So, if you’re a peaceful protester, but you don’t necessarily want your participation in a demonstration to follow you around or lead to harassment online, what sort of steps can you take around your digital security?
Bring a clean phone…
“They’ll be, obviously, cell-site simulators,” Matthew Mitchell, a founder of Crypto Harlem told Motherboard in a Signal call. These devices, otherwise known as IMSI-catchers, Stingrays, or more recently Crossbows, can record phones’ geolocation, their phone number, and sometimes the content of texts and phone calls.
“If everyone is texting a couple of organizers, or calling a bunch of friends, that one friend that connected to all people could be identified,” Mitchell said.
“What it’ll say is this person was definitely at this place, at this time, and maybe you don’t want that. Maybe you want to be able to show your support, show your political view, and having the ramifications for that, the cost of your free speech, to be low,” he added.
SMS text messages are the easiest for police to intercept, and during a protest you should not assume that these will be private; if possible you should use an encrypted alternative (more info below).
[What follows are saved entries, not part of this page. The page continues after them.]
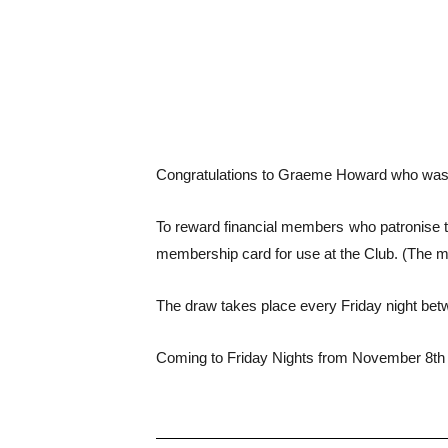
Congratulations to Graeme Howard who was t
To reward financial members who patronise th
membership card for use at the Club. (The 
The draw takes place every Friday night bet
Coming to Friday Nights from November 8th 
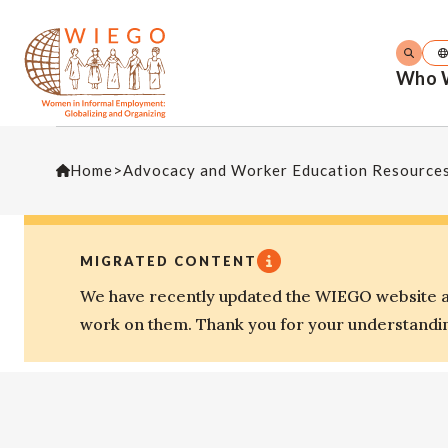
Who 
Home
>
Advocacy and Worker Education Resource
MIGRATED CONTENT
We have recently updated the WIEGO website an
work on them. Thank you for your understandi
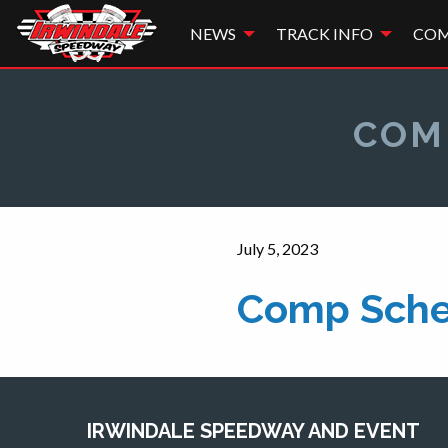
NEWS
TRACK INFO
COM
COM
July 5, 2023
Comp Sche
IRWINDALE SPEEDWAY AND EVENT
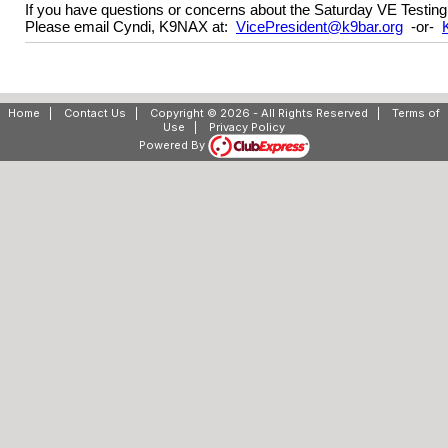
If you have questions or concerns about the Saturday VE Testing
Please email Cyndi, K9NAX at:
VicePresident@k9bar.org
-or-
Home
|
Contact Us
|
Copyright © 2026 - All Rights Reserved
|
Terms of
Use
|
Privacy Policy
Powered By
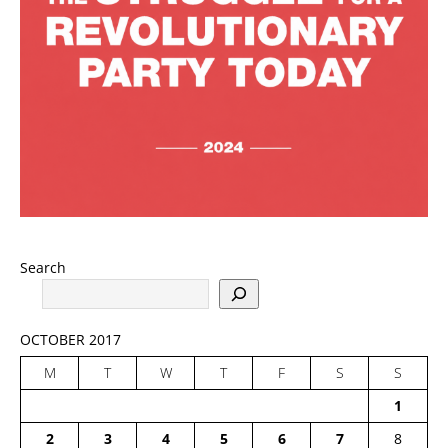
Search
OCTOBER 2017
M
T
W
T
F
S
S
1
2
3
4
5
6
7
8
If you’d rather make it harder for any data that is swept up by these devices to be linked to you personally, you might consider buying a new, dedicated device for the protest. Maybe a $100 Android phone, Mitchell suggested.
“Your privacy is worth more than that,” Mitchell said. You could buy this with cash or a gift card too so it’s not linked to your credit card records. Don’t turn it on when at home with your normal phone, and switch it off when you leave the protest.
You may also want to quickly setup a new Gmail account, on public wifi, and then use that to download encrypted communication apps.
…Or bring no phone at all
Of course, those are several hoops to jump through, it’s easy to screw it up somehow, and you might not have $100 to spend on a temporary protest phone. So the simpler, and probably more effective approach for protecting privacy, is to not bring a cell phone at all and rely on more traditional methods of activist coordination.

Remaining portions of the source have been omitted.